Content starts

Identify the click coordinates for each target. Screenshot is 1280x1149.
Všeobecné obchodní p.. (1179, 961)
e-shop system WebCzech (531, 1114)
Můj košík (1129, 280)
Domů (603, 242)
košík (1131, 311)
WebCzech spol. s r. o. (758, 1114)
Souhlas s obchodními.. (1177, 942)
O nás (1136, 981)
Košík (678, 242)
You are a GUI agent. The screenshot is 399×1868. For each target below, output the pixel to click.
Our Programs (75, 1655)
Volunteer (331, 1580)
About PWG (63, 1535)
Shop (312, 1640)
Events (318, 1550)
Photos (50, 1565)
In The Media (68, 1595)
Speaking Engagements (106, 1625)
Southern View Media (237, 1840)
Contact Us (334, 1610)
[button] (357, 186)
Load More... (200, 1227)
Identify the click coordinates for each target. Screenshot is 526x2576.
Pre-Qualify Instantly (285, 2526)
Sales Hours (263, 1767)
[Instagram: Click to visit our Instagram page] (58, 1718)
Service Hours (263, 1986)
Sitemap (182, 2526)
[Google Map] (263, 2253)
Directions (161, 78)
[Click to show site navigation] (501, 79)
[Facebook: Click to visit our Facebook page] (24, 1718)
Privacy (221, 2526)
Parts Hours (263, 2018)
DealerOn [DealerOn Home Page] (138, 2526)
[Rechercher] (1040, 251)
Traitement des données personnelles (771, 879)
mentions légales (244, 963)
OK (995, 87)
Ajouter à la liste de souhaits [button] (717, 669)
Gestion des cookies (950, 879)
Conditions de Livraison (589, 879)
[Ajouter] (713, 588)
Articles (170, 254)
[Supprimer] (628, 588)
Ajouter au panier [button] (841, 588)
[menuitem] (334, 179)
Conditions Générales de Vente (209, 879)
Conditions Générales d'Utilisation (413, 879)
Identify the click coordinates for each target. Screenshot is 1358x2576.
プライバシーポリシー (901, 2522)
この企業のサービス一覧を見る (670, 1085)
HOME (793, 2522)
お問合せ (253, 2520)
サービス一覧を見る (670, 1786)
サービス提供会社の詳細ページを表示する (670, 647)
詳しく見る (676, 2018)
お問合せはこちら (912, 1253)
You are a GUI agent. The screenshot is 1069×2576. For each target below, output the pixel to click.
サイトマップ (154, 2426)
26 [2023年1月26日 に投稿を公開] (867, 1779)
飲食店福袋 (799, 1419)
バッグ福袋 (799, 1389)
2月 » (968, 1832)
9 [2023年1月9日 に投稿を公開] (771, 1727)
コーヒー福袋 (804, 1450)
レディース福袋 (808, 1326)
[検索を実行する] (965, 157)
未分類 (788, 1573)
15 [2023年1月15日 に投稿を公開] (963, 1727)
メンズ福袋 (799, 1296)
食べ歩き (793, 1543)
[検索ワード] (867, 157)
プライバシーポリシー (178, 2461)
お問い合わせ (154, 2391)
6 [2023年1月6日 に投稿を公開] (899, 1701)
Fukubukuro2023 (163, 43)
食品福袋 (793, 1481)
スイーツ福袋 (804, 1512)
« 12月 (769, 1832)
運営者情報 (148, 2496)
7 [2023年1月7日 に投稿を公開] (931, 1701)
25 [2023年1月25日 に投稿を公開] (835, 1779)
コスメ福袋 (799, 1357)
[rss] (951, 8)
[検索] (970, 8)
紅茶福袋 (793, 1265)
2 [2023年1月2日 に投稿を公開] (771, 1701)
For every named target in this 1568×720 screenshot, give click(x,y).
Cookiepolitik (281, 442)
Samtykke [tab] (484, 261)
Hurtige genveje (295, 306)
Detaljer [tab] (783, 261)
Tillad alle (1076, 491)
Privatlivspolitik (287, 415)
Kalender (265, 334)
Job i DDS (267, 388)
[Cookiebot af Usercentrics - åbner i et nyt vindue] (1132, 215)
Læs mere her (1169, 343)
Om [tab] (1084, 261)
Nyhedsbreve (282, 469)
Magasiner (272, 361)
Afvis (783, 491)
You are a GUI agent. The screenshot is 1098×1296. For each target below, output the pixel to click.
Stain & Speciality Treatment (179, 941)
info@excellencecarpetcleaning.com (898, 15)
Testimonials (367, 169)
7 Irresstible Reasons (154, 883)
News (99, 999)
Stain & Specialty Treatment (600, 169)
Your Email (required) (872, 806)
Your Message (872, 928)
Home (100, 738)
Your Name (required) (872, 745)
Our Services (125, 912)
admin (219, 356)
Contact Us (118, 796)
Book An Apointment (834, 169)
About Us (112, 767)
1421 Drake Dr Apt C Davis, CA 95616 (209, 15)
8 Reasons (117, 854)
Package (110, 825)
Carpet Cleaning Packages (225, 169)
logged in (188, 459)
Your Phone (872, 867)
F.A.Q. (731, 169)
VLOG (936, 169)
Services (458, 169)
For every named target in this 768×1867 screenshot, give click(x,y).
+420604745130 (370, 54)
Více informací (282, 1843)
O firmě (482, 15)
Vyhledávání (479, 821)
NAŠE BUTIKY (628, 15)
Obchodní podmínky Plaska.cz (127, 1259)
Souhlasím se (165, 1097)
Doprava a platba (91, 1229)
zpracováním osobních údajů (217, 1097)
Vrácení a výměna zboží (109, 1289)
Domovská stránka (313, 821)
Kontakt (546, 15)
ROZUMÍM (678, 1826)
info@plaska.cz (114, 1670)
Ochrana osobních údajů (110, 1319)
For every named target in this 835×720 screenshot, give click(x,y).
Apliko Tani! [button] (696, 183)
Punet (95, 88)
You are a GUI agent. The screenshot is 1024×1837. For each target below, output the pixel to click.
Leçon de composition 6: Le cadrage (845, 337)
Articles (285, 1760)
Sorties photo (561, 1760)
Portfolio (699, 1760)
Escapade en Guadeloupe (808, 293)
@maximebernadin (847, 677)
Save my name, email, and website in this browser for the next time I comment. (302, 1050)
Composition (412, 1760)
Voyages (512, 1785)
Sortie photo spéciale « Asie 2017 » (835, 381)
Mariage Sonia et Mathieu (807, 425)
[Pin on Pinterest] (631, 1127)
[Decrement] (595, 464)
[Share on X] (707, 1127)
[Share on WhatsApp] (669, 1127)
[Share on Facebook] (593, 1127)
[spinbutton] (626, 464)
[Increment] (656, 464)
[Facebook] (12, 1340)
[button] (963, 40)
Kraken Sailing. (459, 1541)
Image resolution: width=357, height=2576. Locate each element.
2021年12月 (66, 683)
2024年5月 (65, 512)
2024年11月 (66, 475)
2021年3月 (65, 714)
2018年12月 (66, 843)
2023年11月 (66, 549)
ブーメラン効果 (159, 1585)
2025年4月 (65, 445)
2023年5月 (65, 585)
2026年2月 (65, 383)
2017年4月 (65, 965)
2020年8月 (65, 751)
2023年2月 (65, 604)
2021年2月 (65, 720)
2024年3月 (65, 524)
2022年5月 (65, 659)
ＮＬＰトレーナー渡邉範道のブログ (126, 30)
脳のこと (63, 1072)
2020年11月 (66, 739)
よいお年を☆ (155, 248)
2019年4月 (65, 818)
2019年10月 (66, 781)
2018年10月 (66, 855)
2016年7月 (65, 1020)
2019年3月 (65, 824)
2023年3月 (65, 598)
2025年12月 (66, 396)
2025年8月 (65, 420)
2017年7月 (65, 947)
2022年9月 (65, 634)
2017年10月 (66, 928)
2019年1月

Content ends

Filter the lines above so that only those with the string "Your" remain, then copy them.

TASK OUTPUT
Your Email (required) (872, 806)
Your Message (872, 928)
Your Name (required) (872, 745)
Your Phone (872, 867)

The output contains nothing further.